Problem: Everything in the listing must be repeated exactly, apart from the images.

++++ Extracted data

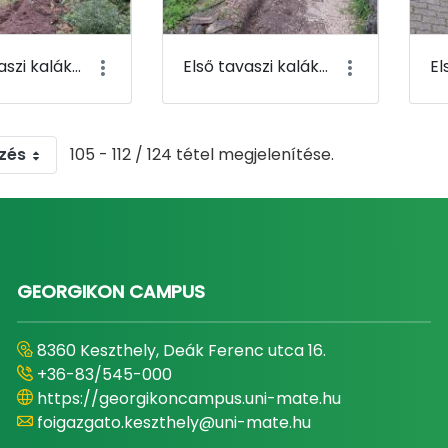
Első tavaszi kaláka 109
Első tavaszi kaláka 110
zés
105 - 112 / 124 tétel megjelenítése.
GEORGIKON CAMPUS
8360 Keszthely, Deák Ferenc utca 16.
+36-83/545-000
https://georgikoncampus.uni-mate.hu
foigazgato.keszthely@uni-mate.hu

++++++++

Solution to this exercise:
Első tavaszi kaláka 109
Első tavaszi kaláka 110
zés
105 - 112 / 124 tétel megjelenítése.
GEORGIKON CAMPUS
8360 Keszthely, Deák Ferenc utca 16.
+36-83/545-000
https://georgikoncampus.uni-mate.hu
foigazgato.keszthely@uni-mate.hu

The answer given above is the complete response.